Chaos: [armed with a pick-axe] "Daijobu, Hotaru-chan! I'll get you out of there...somehow."

            "She's not getting away with that," Sailor Jupiter stated, pooling her own powers. "Jupiter Oak Evolution!!"
            A barrage of flying leaf-like projectiles were hurled towards Nehelenia. But without even flinching, Nehelenia stretched out her arms and stopped the Oak Evolution in midair. The now harmless projectiles tumbled to the broken ground.
            "Hey, she's cheating!" Hysteria exclaimed. "That is soooo not kawaii!"
            "Who does she think she is? Keanu Reeves in The Matrix?" Carnage muttered darkly. He hastily ducked a dark mirror attack aimed at him. "Shimatta, of all the times to not have Miyu around to banish someone to the Dark!"
            Nehelenia spun around, trying to hit Pandemonium with a dark mirror attack. However, the revamped Sexaroid Boomer proved to still be incredibly fast, adeptly dodging the attack. But one of the naughty tentacles of justice didn't fare so well. Pandemonium kept running forward, and then got unexpectedly yanked right off her feet.
            Looking back she found a stray tentacle caught inside the reflection of a dark mirror. Not matter how hard she tried to pull it out, the mirror refused to budge. "I'm kinda stuck here!" she said, taking cover behind a battered Stop sign.
            But the bosoms sticking out from behind the sign gave her position away.
            "Hang on, I'm coming to help!" Sailor Mercury called out. But then an attack from behind struck her in the back. With a startled cry Mercury tumbled forward into a dark mirror, which swallowed her up.
            "What the hell?" Chaos snapped in exasperation. "We spend twenty-five pages on one single stupid battle, and only now do people start actually dropping like flies? This was not a DBZ fic last I checked!"
            Seeing that his pick-axe was of no help in freeing Hotaru from her dark mirror prison, Chaos opted for something else. "Now this is more like it!" he beamed, hauling out a jackhammer.
            "Will someone get that remote control?" Neptune asked, launching a diversionary Deep Submerge so Sailors Moon & Mars could take cover.
            Demolition dove to avoid getting sucked into his own dark mirror, rolling across the ground. "That's kind of hard when we don't know who has it."
            Riot quickly inspected the inside of his sleeves. "Not here."
            Ruckus quickly inspected the inside of Carnage's underwear. "Not here either."
            "Will you stop that?!" Carnage shouted, punting Ruckus into the air.
            "This is getting ridiculous," Pesti-chan muttered to Jupiter as they hid behind the fallen Zeorymer. He risked sticking his head out and called out, "Chaos, you're the one who usually does idiotic things with it! Where'd you put it?"
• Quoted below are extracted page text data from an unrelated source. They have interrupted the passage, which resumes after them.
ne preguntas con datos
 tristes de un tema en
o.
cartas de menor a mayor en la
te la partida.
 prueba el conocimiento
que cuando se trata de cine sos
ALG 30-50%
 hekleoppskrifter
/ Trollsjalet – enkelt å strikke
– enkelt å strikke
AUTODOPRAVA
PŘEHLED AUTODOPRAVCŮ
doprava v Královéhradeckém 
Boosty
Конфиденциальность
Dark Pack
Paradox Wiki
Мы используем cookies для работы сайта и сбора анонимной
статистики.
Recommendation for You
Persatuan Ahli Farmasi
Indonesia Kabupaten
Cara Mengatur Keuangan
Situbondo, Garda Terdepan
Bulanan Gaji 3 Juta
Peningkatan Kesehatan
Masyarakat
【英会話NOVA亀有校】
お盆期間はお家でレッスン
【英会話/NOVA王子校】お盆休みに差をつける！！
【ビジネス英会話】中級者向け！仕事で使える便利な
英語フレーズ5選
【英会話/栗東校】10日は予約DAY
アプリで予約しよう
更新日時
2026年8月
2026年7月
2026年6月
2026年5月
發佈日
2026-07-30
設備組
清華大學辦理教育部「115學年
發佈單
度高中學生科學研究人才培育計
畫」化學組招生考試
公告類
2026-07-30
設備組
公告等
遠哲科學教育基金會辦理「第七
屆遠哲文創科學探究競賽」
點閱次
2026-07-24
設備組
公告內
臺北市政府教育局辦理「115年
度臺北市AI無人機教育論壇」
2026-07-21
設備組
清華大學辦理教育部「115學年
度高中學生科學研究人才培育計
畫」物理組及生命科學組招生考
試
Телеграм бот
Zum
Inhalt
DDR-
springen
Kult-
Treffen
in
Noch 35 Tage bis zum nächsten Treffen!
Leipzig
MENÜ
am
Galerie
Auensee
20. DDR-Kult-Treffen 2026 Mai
Chaos: [riding the jackhammer across the fic!] "I-I-I-I'm-m k-k-k-i-i-i-n-n-d-d-d-a-a-a-a-a-a b-b-b-u-u-s-s-s-s-y-y-y!!"

            But as luck or plot contrivance would have it, the remote control of the gods (which had been tucked into the rear pocket of his new Bakaboy jeans) tumbled out from his pocket. There was just one teeny little problem: it landed right next to Nehelenia.

Pesti: [looking up at the author] "That doesn't help."

            "What is that remote anyways?" Sailor Mars asked.
            Demolition shrugged, trying to think of something non-4th Wallish to say. "Not sure. It's like an inter-dimensional key or something. But...um...it can accelerate time!"
            "But wouldn't we have to reverse time if we wanted Nehelenia to become an innocent child again?" Sailor Moon asked.
            Demolition's eyebrow twitched. "Who's making up the science as they go along, Usagi: you or me?"
            With that he made a daring madcap charge towards Nehelenia. Neptune stepped out from her hiding place, firing at Nehelenia with a Deep Submerge--only to get taken out by a dark mirror in the process. But using the diversion, Desolation slid across the ground and scooped up the remote control of the gods. Of course...the whole effort might have been a little more effective had Desolation not slid to a stop right next to Nehelenia.
            "Crap," Demolition remarked with a scowl. He turned to the nearest person--who unfortunately happened to be Hysteria. "Hysteria, catch it!" he shouted, throwing the remote control of the gods at her. Seconds later he got knocked into a dark mirror.
            Hysteria was somewhat surprised to see a remote control spinning through the air towards her. She caught the remote, looked down at it and then proceeded to exclaim, "Hysteria doesn't want this!"
            Then much to everyone's protests she tossed the remote control over her shoulder. And she still couldn't understand why Carnage fireballed her a few seconds later.
            So now the remote control of the gods was being tossed around like a hot potato...or Kasumi Tendo if you've read some of the stranger Ranmafics out there. Kasumi Tendo as a potato; what were they thinking?!
            Hm?
            Oh right, the fic!
            So Hysteria tossed the remote control of the gods and got zorched for it. That didn't help since the magical attack resulted in her Zoantropying. The large but oh so kawaii hairy monster was rather hard for Nehelenia to not hit. On the down side, none of her dark mirrors could fit the bakamono and so Nehelenia found herself trying to squeeze the Hysteria-tropy into the mirror with a plunger.
            But this proved the distraction everyone was waiting for.
            They all turned to Chaos, who was had already broken 5 beam sabres in trying to carve a hole for the frozen Hotaru to escape through. Picking up the remote control of the gods, Chaos aimed it right at Nehelenia.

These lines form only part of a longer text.